[Records to use]:
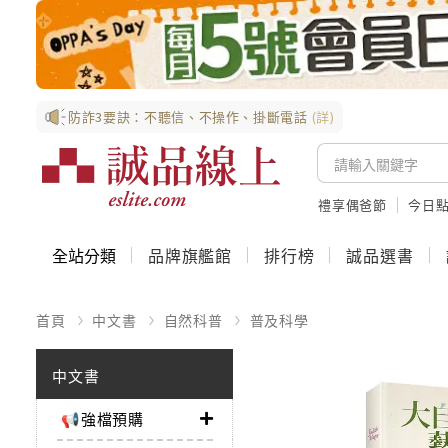
防詐3要訣：不聽信、不操作、掛斷電話
(詳)
禮享偶爸節
今日
全站分類
品牌旗艦館
排行榜
誠品選書
首頁
中文書
自然科普
普及科學
中文書
📢強檔預購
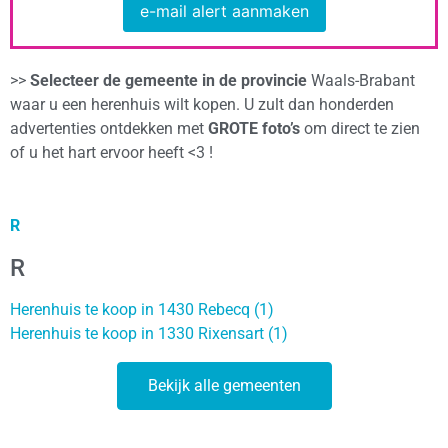
e-mail alert aanmaken
>>
Selecteer de gemeente in de provincie
Waals-Brabant
waar u een herenhuis wilt kopen. U zult dan honderden
advertenties ontdekken met
GROTE foto’s
om direct te zien
of u het hart ervoor heeft <3 !
R
R
Herenhuis te koop in 1430 Rebecq (1)
Herenhuis te koop in 1330 Rixensart (1)
Bekijk alle gemeenten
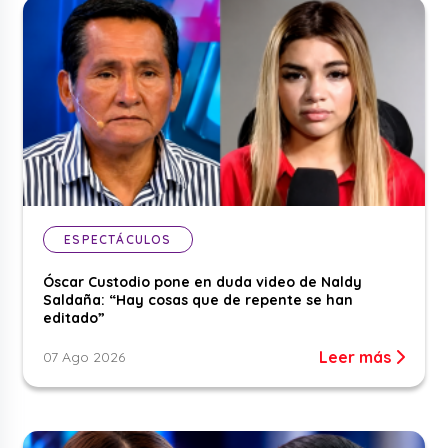
ESPECTÁCULOS
Óscar Custodio pone en duda video de Naldy
Saldaña: “Hay cosas que de repente se han
editado”
Leer más
07 Ago 2026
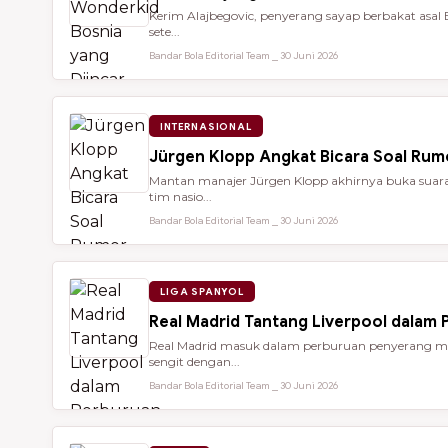
Kerim Alajbegovic, penyerang sayap berbakat asal 
sete...
Bandar Bola Editorial Team ⎯ 30 Juni 2026
INTERNASIONAL
Jürgen Klopp Angkat Bicara Soal Rum
Mantan manajer Jürgen Klopp akhirnya buka suara 
tim nasio...
Bandar Bola Editorial Team ⎯ 30 Juni 2026
LIGA SPANYOL
Real Madrid Tantang Liverpool dalam
Real Madrid masuk dalam perburuan penyerang mu
sengit dengan...
Bandar Bola Editorial Team ⎯ 30 Juni 2026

[What the task asks]:
Copy out all lines from the material above that contain the string "koop".

[Answer to this exercise]:
Herenhuis te koop in 1430 Rebecq (1)
Herenhuis te koop in 1330 Rixensart (1)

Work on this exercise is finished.